Re: [PATCH v1] drm/xe/vf: Stop waiting for ring space on VF post migration recovery

Intel-XE Archive on lore.kernel.org
 help / color / mirror / Atom feed

From: Matthew Brost <matthew.brost@intel.com>
To: Tomasz Lis <tomasz.lis@intel.com>
Cc: intel-xe@lists.freedesktop.org,
	"Michał Winiarski" <michal.winiarski@intel.com>,
	"Michał Wajdeczko" <michal.wajdeczko@intel.com>,
	"Piotr Piórkowski" <piotr.piorkowski@intel.com>,
	"Satyanarayana K V P" <satyanarayana.k.v.p@intel.com>
Subject: Re: [PATCH v1] drm/xe/vf: Stop waiting for ring space on VF post migration recovery
Date: Thu, 4 Dec 2025 14:18:35 -0800	[thread overview]
Message-ID: <aTIIu/1i+9lpq4GL@lstrano-desk.jf.intel.com> (raw)
In-Reply-To: <20251204200820.2206168-1-tomasz.lis@intel.com>

On Thu, Dec 04, 2025 at 09:08:20PM +0100, Tomasz Lis wrote:
> If wait for ring space started just before migration, it can delay
> the recovery process, by waiting without bailout path for up to 2
> seconds.
> 
> Two second wait for recovery is not acceptable, and if the ring was
> completely filled even without the migration temporarily stopping
> execution, then such a wait will result in up to a thousand new jobs
> (assuming constant flow) being added while the wait is happening.
> 
> While this will not cause data corruption, it will lead to warning
> messages getting logged due to reset being scheduled on a GT under
> recovery.

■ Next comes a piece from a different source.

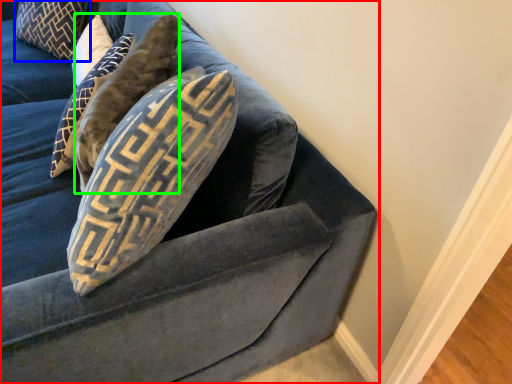 Question: Which object is positioned closest to studio couch (highlighted by a red box)? Select from pillow (highlighted by a blue box) and pillow (highlighted by a green box).

Choices:
 (A) pillow
 (B) pillow

Answer: (B) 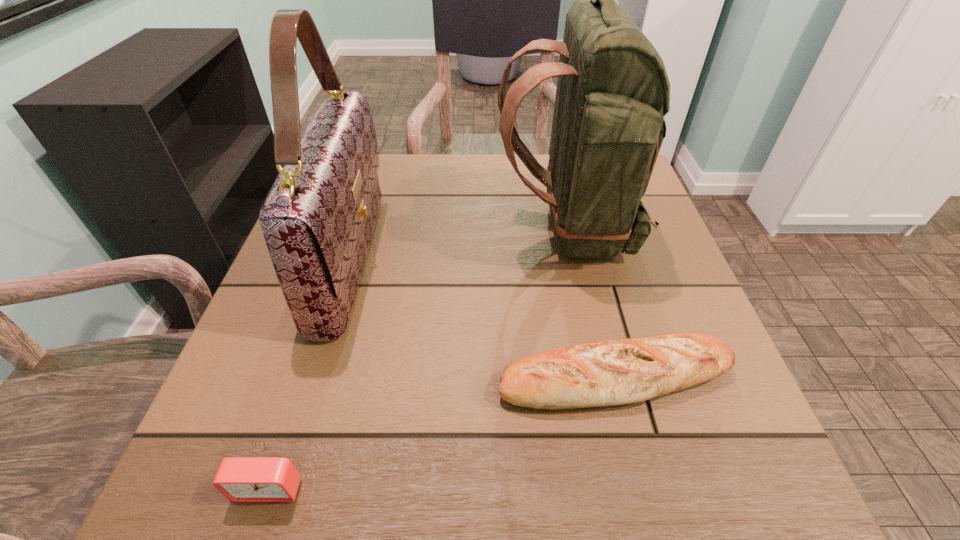 Where is `vacant space at the near edge`? vacant space at the near edge is located at coordinates (449, 492).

Also several seconds of unresponsiveness, as the backlog
> of jobs gets progressively executed.
> 
> Add a bailout condition, to make sure the recovery starts without
> much delay. The recovery is expected to finish in about 100 ms when
> under moderate stress, so the condition verification period needs to be
> below that - settling at 64 ms.
> 
> The theoretical max time which the recovery can take depends on how
> many requests can be emitted to engine rings and be pending execution.
> While stress testing, it was possible to reach 10k pending requests
> on rings when a platform with two GTs was used. This resulted in max
> recovery time of 5 seconds. But in real life situations, it is very
> unlikely that the amount of pending requests will ever exceed 100,
> and for that the recovery time will be around 50 ms - well within our
> claimed limit of 100ms.
> 
> Fixes: a4dae94aad6a ("drm/xe/vf: Wakeup in GuC backend on VF post migration recovery")
> Signed-off-by: Tomasz Lis <tomasz.lis@intel.com>
> ---
>  drivers/gpu/drm/xe/xe_guc_submit.c | 10 ++++++----
>  1 file changed, 6 insertions(+), 4 deletions(-)
> 
> diff --git a/drivers/gpu/drm/xe/xe_guc_submit.c b/drivers/gpu/drm/xe/xe_guc_submit.c
> index f3f2c8556a66..ff6fda84bf0f 100644
> --- a/drivers/gpu/drm/xe/xe_guc_submit.c
> +++ b/drivers/gpu/drm/xe/xe_guc_submit.c
> @@ -722,21 +722,23 @@ static int wq_wait_for_space(struct xe_exec_queue *q, u32 wqi_size)
>  	struct xe_guc *guc = exec_queue_to_guc(q);
>  	struct xe_device *xe = guc_to_xe(guc);
>  	struct iosys_map map = xe_lrc_parallel_map(q->lrc[0]);
> -	unsigned int sleep_period_ms = 1;
> +	unsigned int sleep_period_ms = 1, sleep_total_ms = 0;
>  
>  #define AVAILABLE_SPACE \
>  	CIRC_SPACE(q->guc->wqi_tail, q->guc->wqi_head, WQ_SIZE)
>  	if (wqi_size > AVAILABLE_SPACE && !vf_recovery(guc)) {
>  try_again:
>  		q->guc->wqi_head = parallel_read(xe, map, wq_desc.head);
> -		if (wqi_size > AVAILABLE_SPACE) {
> -			if (sleep_period_ms == 1024) {
> +		if (wqi_size > AVAILABLE_SPACE && !vf_recovery(guc)) {

Ah, yes this was mistake on my end. The intent was to bail out of the
wait if vf_recovery was in progress.

The wait / sleep logic looks better too.

With that:
Reviewed-by: Matthew Brost <matthew.brost@intel.com>

> +			if (sleep_total_ms > 2000) {
>  				xe_gt_reset_async(q->gt);
>  				return -ENODEV;
>  			}
>  
>  			msleep(sleep_period_ms);
> -			sleep_period_ms <<= 1;
> +			sleep_total_ms += sleep_period_ms;
> +			if (sleep_period_ms < 64)
> +				sleep_period_ms <<= 1;
>  			goto try_again;
>  		}
>  	}
> -- 
> 2.25.1
>

     prev parent reply	other threads:[~2025-12-04 22:18 UTC|newest]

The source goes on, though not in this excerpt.